Assignment: Take the entries below and print only the lines from the one with "Traders look for MACD line and" through the one with "Stochastics Oscillator", exactly as they stand, both ends included.

Records for the task:
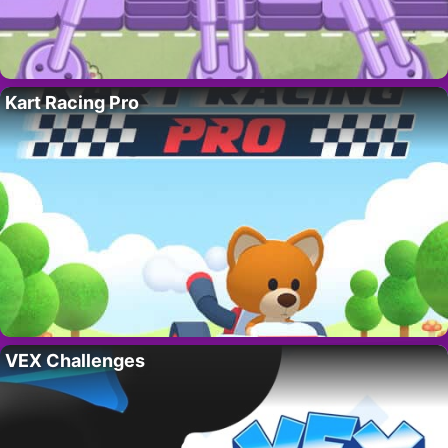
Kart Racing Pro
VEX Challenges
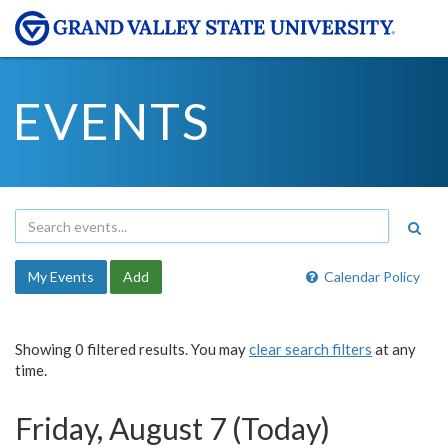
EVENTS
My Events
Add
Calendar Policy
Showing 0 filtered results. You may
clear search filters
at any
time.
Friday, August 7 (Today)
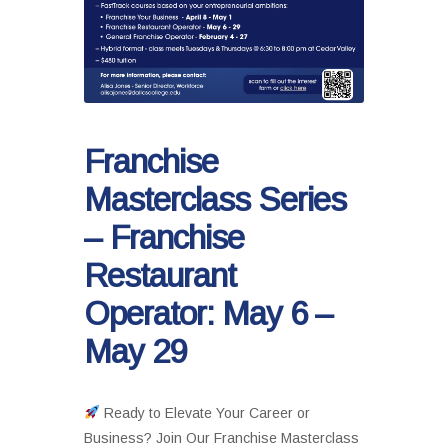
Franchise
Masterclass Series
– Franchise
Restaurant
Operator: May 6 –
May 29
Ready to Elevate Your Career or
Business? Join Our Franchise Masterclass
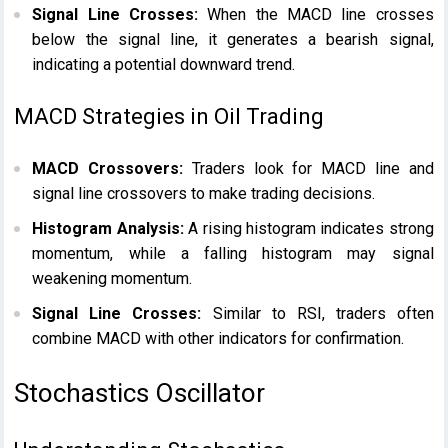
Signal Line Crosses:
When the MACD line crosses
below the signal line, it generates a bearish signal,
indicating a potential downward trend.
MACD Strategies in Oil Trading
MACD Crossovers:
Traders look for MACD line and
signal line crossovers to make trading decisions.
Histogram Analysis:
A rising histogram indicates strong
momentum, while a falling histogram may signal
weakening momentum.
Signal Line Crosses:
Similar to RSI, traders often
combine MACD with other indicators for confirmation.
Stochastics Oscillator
* * *
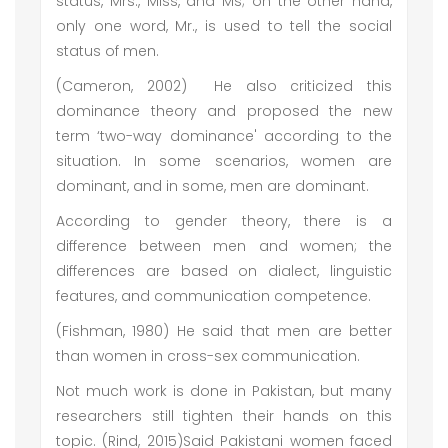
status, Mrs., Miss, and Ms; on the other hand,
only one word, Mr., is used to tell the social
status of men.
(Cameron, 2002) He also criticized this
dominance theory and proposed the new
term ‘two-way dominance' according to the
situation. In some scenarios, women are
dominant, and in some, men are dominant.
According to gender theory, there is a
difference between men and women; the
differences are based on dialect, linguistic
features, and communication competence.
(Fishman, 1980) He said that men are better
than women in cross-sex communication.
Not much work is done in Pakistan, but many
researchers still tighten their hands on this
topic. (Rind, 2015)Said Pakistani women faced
--
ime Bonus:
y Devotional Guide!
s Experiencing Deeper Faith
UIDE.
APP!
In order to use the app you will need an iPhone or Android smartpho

Answer to the problem:
Traders look for MACD line and
signal line crossovers to make trading decisions.
Histogram Analysis:
A rising histogram indicates strong
momentum, while a falling histogram may signal
weakening momentum.
Signal Line Crosses:
Similar to RSI, traders often
combine MACD with other indicators for confirmation.
Stochastics Oscillator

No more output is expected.